Content starts
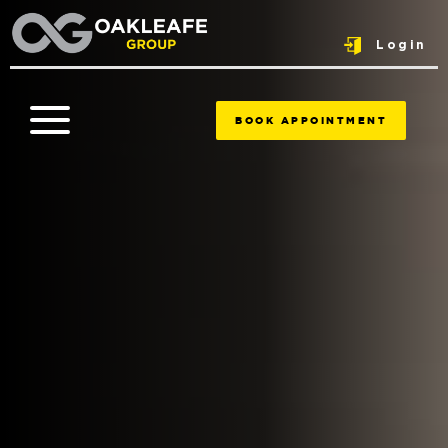
Login
BOOK APPOINTMENT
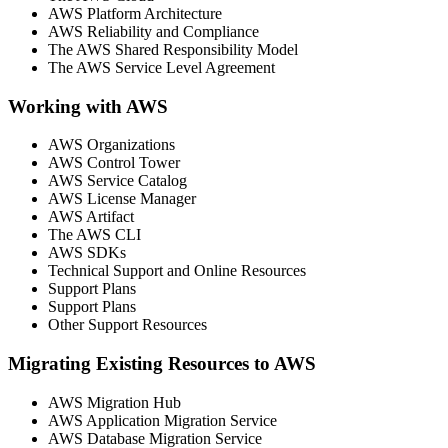
AWS Platform Architecture
AWS Reliability and Compliance
The AWS Shared Responsibility Model
The AWS Service Level Agreement
Working with AWS
AWS Organizations
AWS Control Tower
AWS Service Catalog
AWS License Manager
AWS Artifact
The AWS CLI
AWS SDKs
Technical Support and Online Resources
Support Plans
Support Plans
Other Support Resources
Migrating Existing Resources to AWS
AWS Migration Hub
AWS Application Migration Service
AWS Database Migration Service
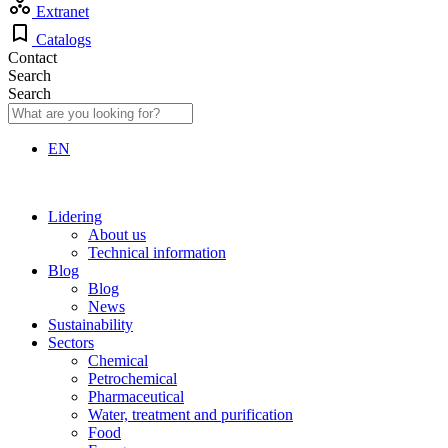
Extranet
Catalogs
Contact
Search
Search
EN
Lidering
About us
Technical information
Blog
Blog
News
Sustainability
Sectors
Chemical
Petrochemical
Pharmaceutical
Water, treatment and purification
Food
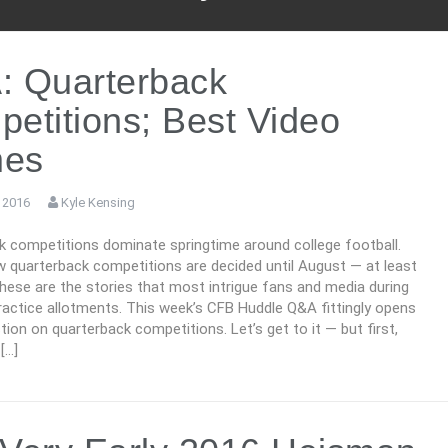
: Quarterback
etitions; Best Video
es
 2016
Kyle Kensing
k competitions dominate springtime around college football.
 quarterback competitions are decided until August — at least
these are the stories that most intrigue fans and media during
ractice allotments. This week’s CFB Huddle Q&A fittingly opens
tion on quarterback competitions. Let’s get to it — but first,
[…]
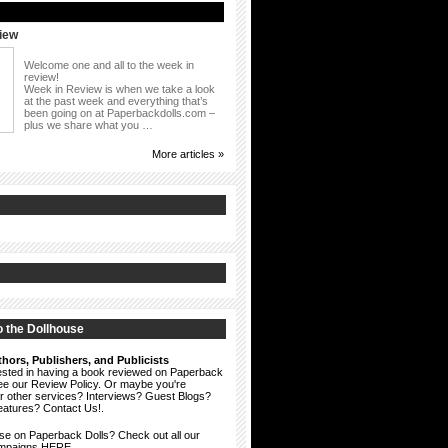
iew
Welcome one and all to the week in
review!
Week in Review is when we take a look
at the past week and everything that’s
been going on at Paperbackdolls.com –
plus we share what you …
More articles »
 the Dollhouse
hors, Publishers, and Publicists
erested in having a book reviewed on Paperback
see our
Review Policy
. Or maybe you're
ur other services? Interviews? Guest Blogs?
eatures?
Contact Us!
.
ise on Paperback Dolls? Check out all our
ampaigns HERE.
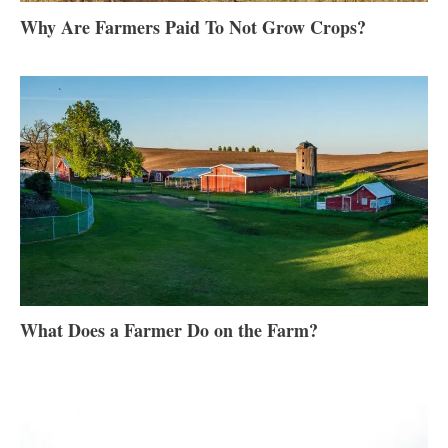
Why Are Farmers Paid To Not Grow Crops?
What Does a Farmer Do on the Farm?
Content ends
# What is being asked
Copy whichever lines in the listing above contain the word "Support".

# Written answer
Technical Support and Online Resources
Support Plans
Support Plans
Other Support Resources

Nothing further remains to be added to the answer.